A Multimodal and Explainable Machine Learning Approach to Diagnosing Multi-Class Ejection Fraction from Electrocardiograms
Provides a practical, explainable screening tool for LVEF stratification using widely available ECG data, potentially improving access in primary care and resource-limited settings.
A multimodal machine learning model combining ECG features and EHR variables classified left ventricular ejection fraction into four strata, achieving AUROCs of 0.95 (severe), 0.92 (moderate), 0.82 (mild), and 0.91 (normal), outperforming unimodal baselines and maintaining performance under temporal validation.

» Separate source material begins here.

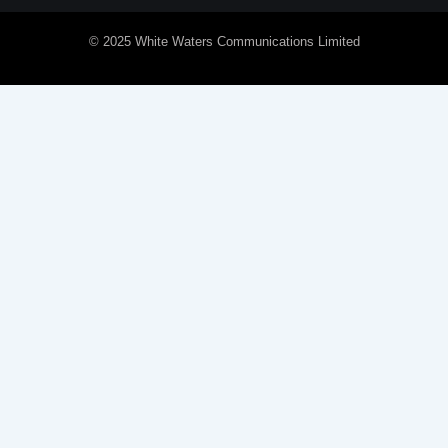
© 2025 White Waters Communications Limited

Left ventricular ejection fraction (LVEF) assessment depends on echocardiography, limiting access in primary care and resource-constrained settings. We developed a multimodal machine-learning framework that combines engineered 12-lead ECG timeseries features with structured EHR variables to classify LVEF into four clinically used strata: normal (>50%), mildly reduced (40-50%), moderately reduced (30-40%), and severely reduced (<30%). To support model explainability, we identified the most influential ECG and EHR features via SHAP attributions. Using retrospective data from Hartford HealthCare, we trained XGBoost models on 36,784 ECG-echocardiogram pairs from 30,952 outpatients and evaluated temporal generalizability on 19,966 ECGs from a subsequent period. The multimodal model achieved one-vs-rest AUROCs of 0.95 (severe), 0.92 (moderate), 0.82 (mild), and 0.91 (normal), outperforming ECG-only and EHR-only baselines, and maintained performance under temporal validation. This work supports ECG-based, multimodal LVEF stratification as a practical screening and triage aid to prioritize confirmatory imaging where resources are limited.